2022.08.30 08:00
【NPT決裂】核の脅威排除へ立て直せ
核拡散防止条約(NPT)再検討会議は、全会一致でつくる最終文書を採択できずに閉幕した。前回2015年に続く決裂となった。ロシア1カ国が反対した。核脅威の排除を掲げるNPTは形骸化が進む。今回も役割を果たせず、存在意義が揺らいでしまった。
ウクライナ情勢を念頭に、核脅威は冷戦期以降で最も高まっている。最終文書案がこう指摘する状況だ。しかしロシアは、ウクライナ南部ザポロジエ原発の管理をウクライナに戻すよう促す記述などに異議を唱え、決裂が決定的になった。
最終案に至るまでの改定で、表現は後退を重ねた。ロシアを名指しした表現は削除している。また、核保有国に対して核の先制不使用政策を求める記述なども削除しながら、合意の形成を目指した。それにもかかわらず採択できなかったことで、核軍縮を求める非保有国の反発や落胆は大きい。
合意間近と思わせながら、最終場面で反対に転じたロシアは批判されて当然だ。

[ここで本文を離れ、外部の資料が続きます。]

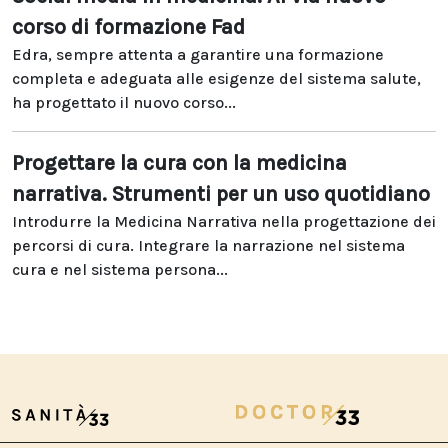
corso di formazione Fad
Edra, sempre attenta a garantire una formazione
completa e adeguata alle esigenze del sistema salute,
ha progettato il nuovo corso...
Progettare la cura con la medicina
narrativa. Strumenti per un uso quotidiano
Introdurre la Medicina Narrativa nella progettazione dei
percorsi di cura. Integrare la narrazione nel sistema
cura e nel sistema persona...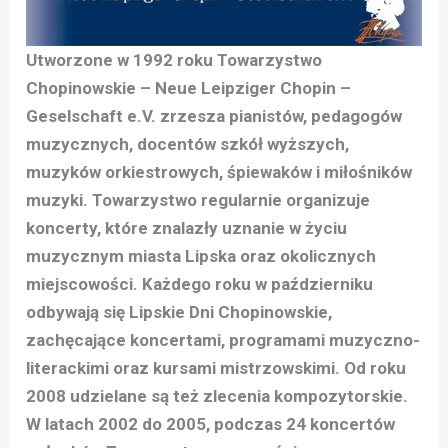
Utworzone w 1992 roku Towarzystwo
Chopinowskie – Neue Leipziger Chopin –
Geselschaft e.V. zrzesza pianistów, pedagogów
muzycznych, docentów szkół wyższych,
muzyków orkiestrowych, śpiewaków i miłośników
muzyki. Towarzystwo regularnie organizuje
koncerty, które znalazły uznanie w życiu
muzycznym miasta Lipska oraz okolicznych
miejscowości. Każdego roku w październiku
odbywają się Lipskie Dni Chopinowskie,
zachęcające koncertami, programami muzyczno-
literackimi oraz kursami mistrzowskimi. Od roku
2008 udzielane są też zlecenia kompozytorskie.
W latach 2002 do 2005, podczas 24 koncertów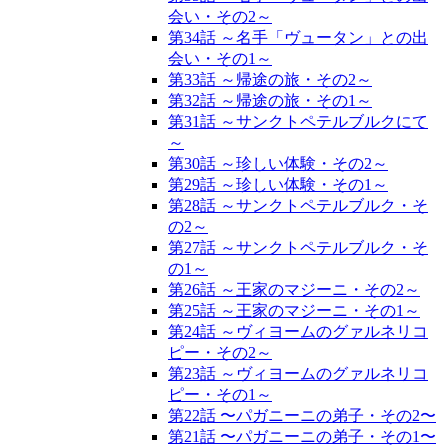
会い・その2～
第34話 ～名手「ヴュータン」との出
会い・その1～
第33話 ～帰途の旅・その2～
第32話 ～帰途の旅・その1～
第31話 ～サンクトペテルブルクにて
～
第30話 ～珍しい体験・その2～
第29話 ～珍しい体験・その1～
第28話 ～サンクトペテルブルク・そ
の2～
第27話 ～サンクトペテルブルク・そ
の1～
第26話 ～王家のマジーニ・その2～
第25話 ～王家のマジーニ・その1～
第24話 ～ヴィヨームのグァルネリコ
ピー・その2～
第23話 ～ヴィヨームのグァルネリコ
ピー・その1～
第22話 〜パガニーニの弟子・その2〜
第21話 〜パガニーニの弟子・その1〜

ただ、前回がまとまらなかったのは米英が反対したためだった。米英仏中ロにのみ核保有を認めるNPTは不平等条約と言われる。保有国がエゴを振りかざせば、NPT体制は機能しなくなることを今回も見せつけた。
非保有国には、保有国が過去の会合での約束を満足に果たしていないことへの根強い不信感がある。これらが核軍縮への明確な道筋の設定を望む背景となっている。
こうしたいら立ちは非保有国を動かし、核兵器禁止条約につながった。この条約が発効して初めてのNPT会議だけに成果が求められたはずだが、2回連続の不採択となった。妥協を重ねてでも成果へとつなげたい思いは否定され、かえって意識の分断が鮮明になった。

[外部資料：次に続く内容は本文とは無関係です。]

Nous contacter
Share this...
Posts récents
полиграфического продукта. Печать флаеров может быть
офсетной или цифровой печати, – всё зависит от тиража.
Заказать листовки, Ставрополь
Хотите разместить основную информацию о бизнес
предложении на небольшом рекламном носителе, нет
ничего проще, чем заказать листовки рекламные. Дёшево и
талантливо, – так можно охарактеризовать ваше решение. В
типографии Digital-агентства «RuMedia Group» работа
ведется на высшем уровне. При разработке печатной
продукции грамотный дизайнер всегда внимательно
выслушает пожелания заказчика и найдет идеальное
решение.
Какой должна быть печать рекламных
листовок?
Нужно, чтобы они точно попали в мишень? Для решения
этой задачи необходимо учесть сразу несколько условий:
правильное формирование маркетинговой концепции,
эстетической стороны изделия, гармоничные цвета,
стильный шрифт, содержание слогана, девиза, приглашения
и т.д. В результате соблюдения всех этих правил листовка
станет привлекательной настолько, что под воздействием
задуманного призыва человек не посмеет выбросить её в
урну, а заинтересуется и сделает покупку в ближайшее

核不拡散へ向けた保有国の具体的取り組みが停滞する一方、核開発競争は激しさを増している。低出力の小型核や核兵器の近代化など質的な核軍拡に歯止めはかからない。米ロの核弾頭数は約9割を占め、中国は質量両面で核戦力を強化する。
NPTは核廃絶への主導的な役割を果たせるのか、極めて厳しい視線が向けられる。NPT体制は危機に直面している。保有国が自国の優位性を揺るがせないだけの対応にとどまれば溝はさらに深まる。
「核なき世界」実現を理想に掲げる岸田文雄首相は、日本の首相として初めて会議に参加した。しかし演説では核禁止条約には触れず、批判の声が上がった。
首相は保有国と非保有国の「橋渡し役」に意欲を示すが、米国の「核の傘」の下でどのような構想で臨むのか。核廃絶への機運を高めるための首相の決意が響いてこないのが物足りない。